Save location: reports/scenario_analysis_<topic>_YYYYMMDD.md
markdown# Headline Scenario Analysis Report **Analyzed at**: YYYY-MM-DD HH:MM **Target headline**: [the input headline] **Event type**: [classification category] --- ## 1. Related News Articles [news list collected by scenario-analyst] ## 2. Scenario Overview (through 18 months out) ### Base Case (XX% probability) [scenario details] ### Bull Case (XX% probability) [scenario details] ### Bear Case (XX% probability) [scenario details] ## 3. Sector / Industry Impact ### 1st-Order Impact (direct) [impact table] ### 2nd-Order Impact (value chain / related industries) [impact table] ### 3rd-Order Impact (macro / regulation / technology) [impact table] ## 4. Stocks Expected to Benefit (3-5 tickers) [stock table] ## 5. Stocks Expected to Be Hurt (3-5 tickers) [stock table] ## 6. Second Opinion / Review [strategy-reviewer output] ## 7. Final Investment Judgment & Implications ### Recommended Actions [concrete actions informed by the review] ### Risk Factors [list of key risks] ### Monitoring Points [indicators / events to follow] --- **Generated by**: scenario-analyzer skill **Agents**: scenario-analyst, strategy-reviewer
Step 3.3: Save the Report
- Create the
reports/directory if it does not exist - Save as
scenario_analysis_<topic>_YYYYMMDD.md(e.g.,scenario_analysis_venezuela_20260104.md) - Notify the user that the save completed
- Do not save directly to the project root
Output
This skill generates the following file:
| File | Format | Description |
|---|---|---|
reports/scenario_analysis_<topic>_YYYYMMDD.md | Markdown | Comprehensive scenario analysis report |
Output contents:
- List of related news articles
- 3 scenarios — Base/Bull/Bear (with probability allocation)

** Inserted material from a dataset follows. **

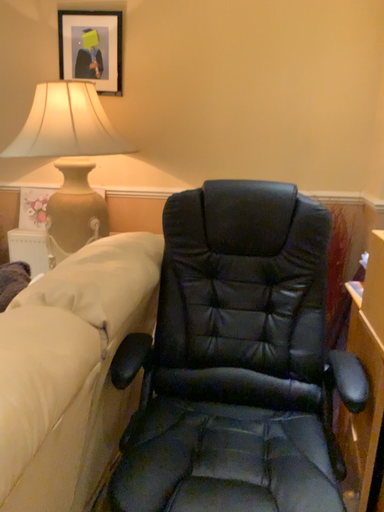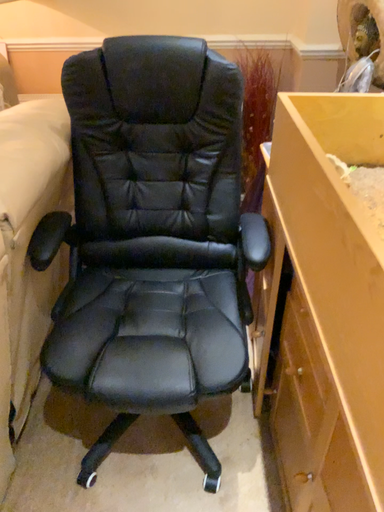 Question: Which way did the camera rotate in the video?

Choices:
 (A) rotated left
 (B) rotated right

Answer: (B) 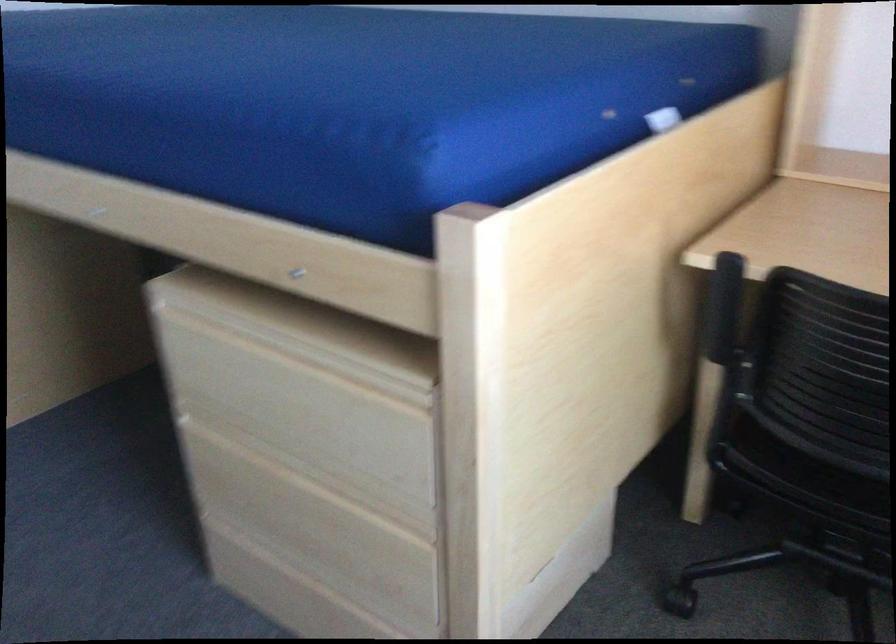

- Sector impact analysis (1st/2nd/3rd-order)
- Positive/negative stock recommendations
- Second opinion / review
- Final investment judgment & implications
Resources
References
references/headline_event_patterns.md- Event patterns and market reactionsreferences/sector_sensitivity_matrix.md- Sector sensitivity matrixreferences/scenario_playbooks.md- Scenario-construction templates
Agents
scenario-analyst- Primary scenario analysisstrategy-reviewer- Second opinion / review
Important Notes
Language
- All analysis and output are in English
- Stock tickers remain in their standard (English) symbols
Target Market
- Stock selection is US-listed equities only
- ADRs included
Time Horizon
- Scenarios target 18 months
- Described in 3 phases: 0-6 months / 6-12 months / 12-18 months
Probability Allocation
- Base + Bull + Bear = 100%
- Each scenario's probability is described with its rationale
Second Opinion
- Mandatory (always invoke strategy-reviewer)
- Review results are reflected in the final judgment
Output Location (Important)
- Always save under the
reports/directory - Path:
reports/scenario_analysis_<topic>_YYYYMMDD.md - Example:
reports/scenario_analysis_fed_rate_hike_20260104.md - Create the
reports/directory if it does not exist - Must not save directly to the project root
Quality Checklist
Confirm the following before finalizing the report:
- Is the headline parsed correctly?
- Is the event type classification appropriate?
- Do the 3 scenario probabilities sum to 100%?
- Are the 1st/2nd/3rd-order impacts logically connected?
- Is the stock selection backed by concrete rationale?
- Is the strategy-reviewer review included?
- Is the final judgment reflecting the review documented?
- Is the report saved to the correct path?